* RECORDS:
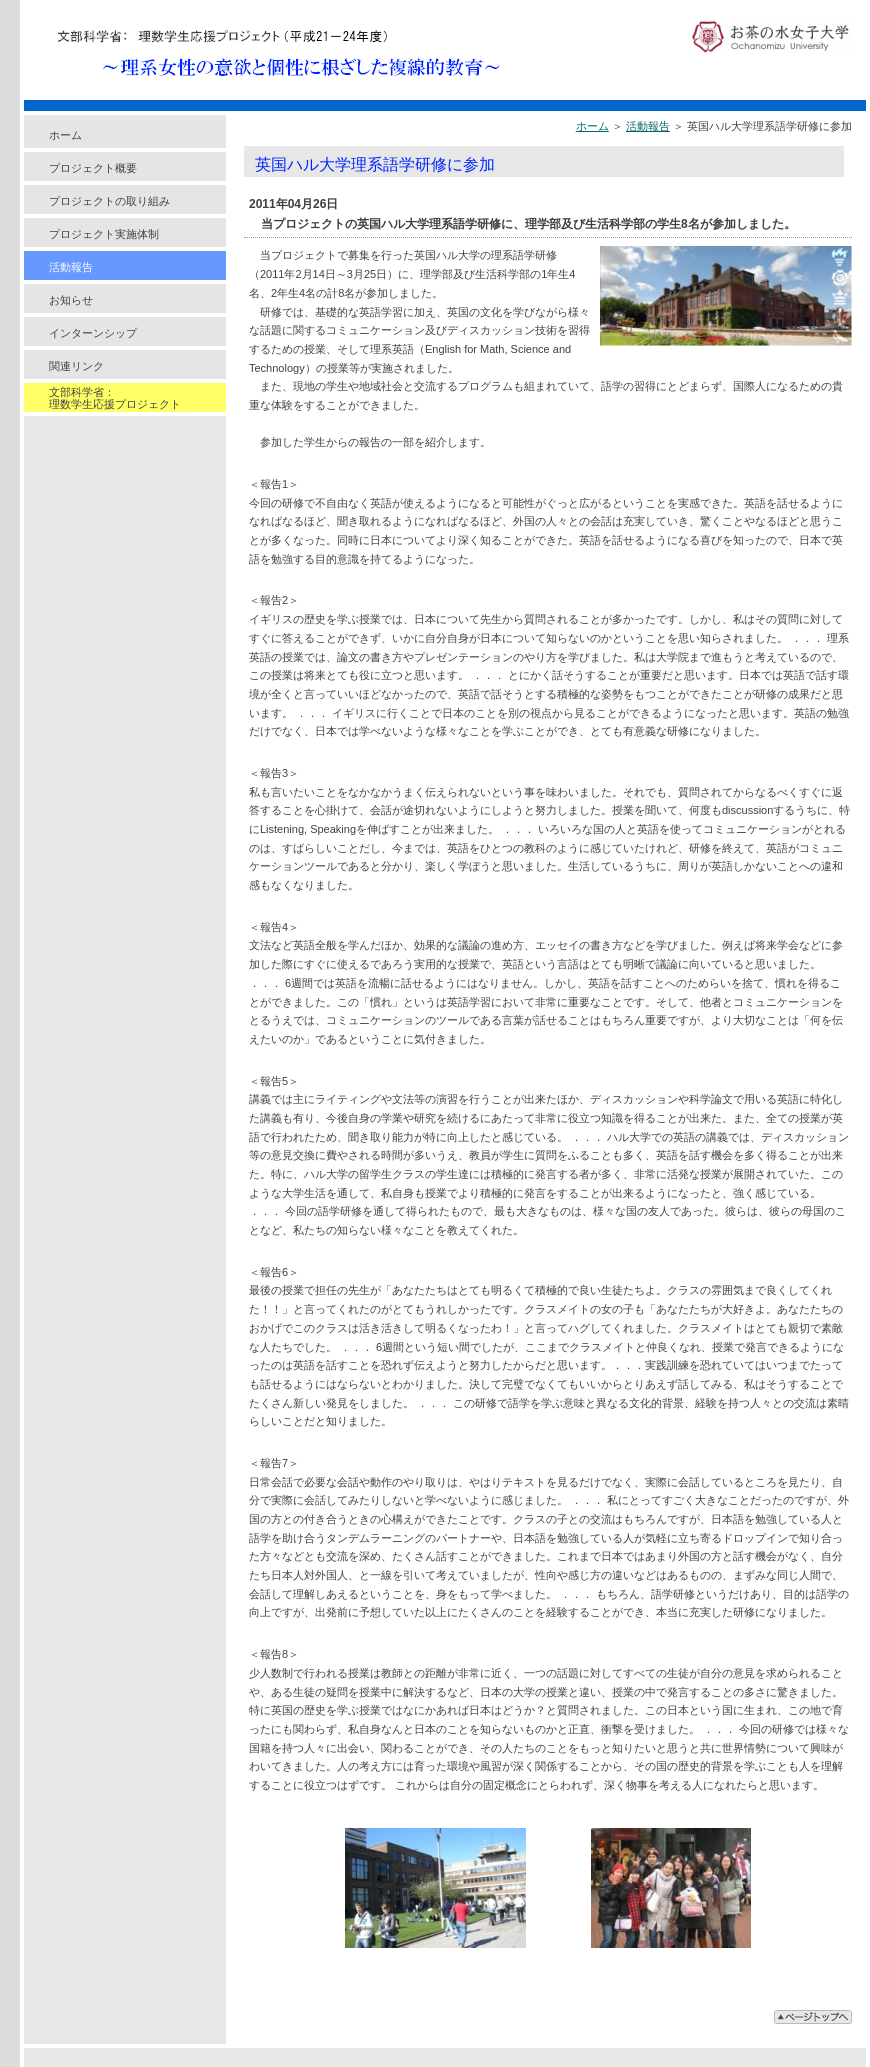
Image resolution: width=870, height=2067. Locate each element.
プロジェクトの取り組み (109, 201)
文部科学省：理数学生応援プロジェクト (115, 398)
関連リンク (76, 366)
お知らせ (71, 300)
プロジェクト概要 (93, 168)
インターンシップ (93, 333)
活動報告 (71, 267)
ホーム (65, 135)
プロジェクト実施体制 (104, 234)
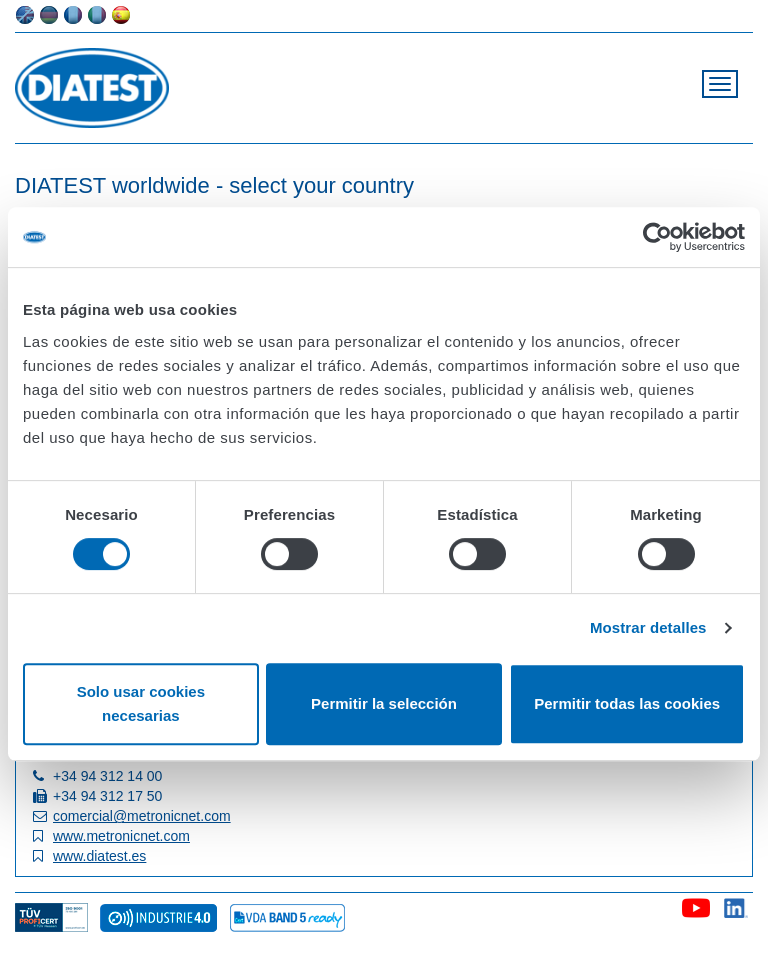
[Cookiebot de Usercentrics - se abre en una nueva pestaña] (657, 237)
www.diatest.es (99, 856)
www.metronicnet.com (121, 836)
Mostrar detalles (648, 627)
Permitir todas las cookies (627, 703)
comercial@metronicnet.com (142, 816)
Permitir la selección (384, 703)
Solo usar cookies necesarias (141, 703)
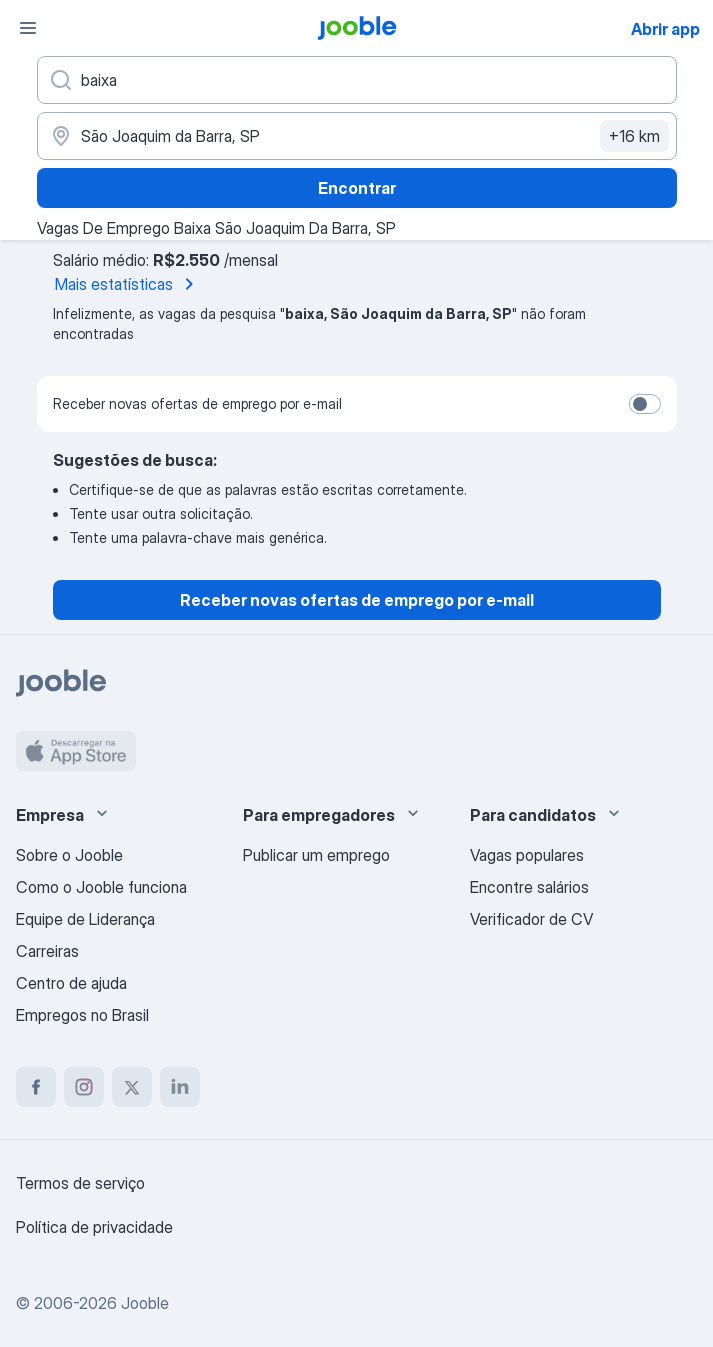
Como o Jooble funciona (101, 887)
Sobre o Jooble (69, 855)
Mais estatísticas (128, 284)
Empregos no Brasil (82, 1015)
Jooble (145, 1303)
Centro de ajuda (71, 983)
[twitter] (132, 1087)
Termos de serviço (80, 1183)
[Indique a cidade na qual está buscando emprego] (357, 136)
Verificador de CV (531, 919)
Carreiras (47, 951)
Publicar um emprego (316, 855)
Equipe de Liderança (85, 919)
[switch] (645, 404)
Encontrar (357, 188)
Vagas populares (527, 855)
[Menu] (28, 28)
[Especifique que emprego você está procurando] (357, 80)
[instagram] (84, 1087)
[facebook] (36, 1087)
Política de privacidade (94, 1227)
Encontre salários (529, 887)
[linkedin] (180, 1087)
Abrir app (665, 29)
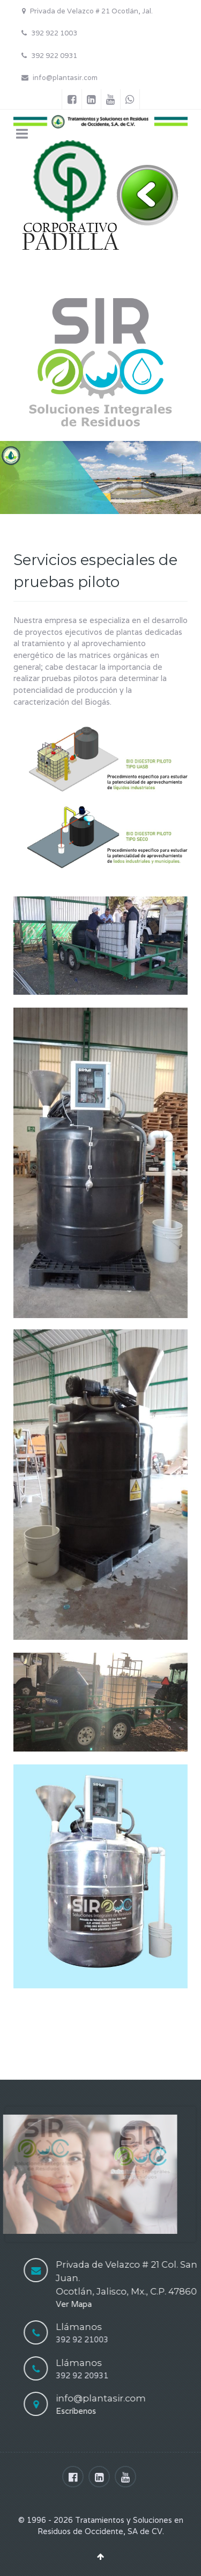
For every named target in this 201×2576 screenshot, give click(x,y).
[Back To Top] (100, 2556)
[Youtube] (111, 99)
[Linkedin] (91, 99)
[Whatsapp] (130, 99)
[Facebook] (72, 99)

* PROBLEM REQUIREMENTS: Whenever a line of the data includes the word "cookies", show that line in full.

* RESULT FOR THIS EXERCISE:
Permitir todas las cookies (627, 703)
Solo usar cookies necesarias (141, 703)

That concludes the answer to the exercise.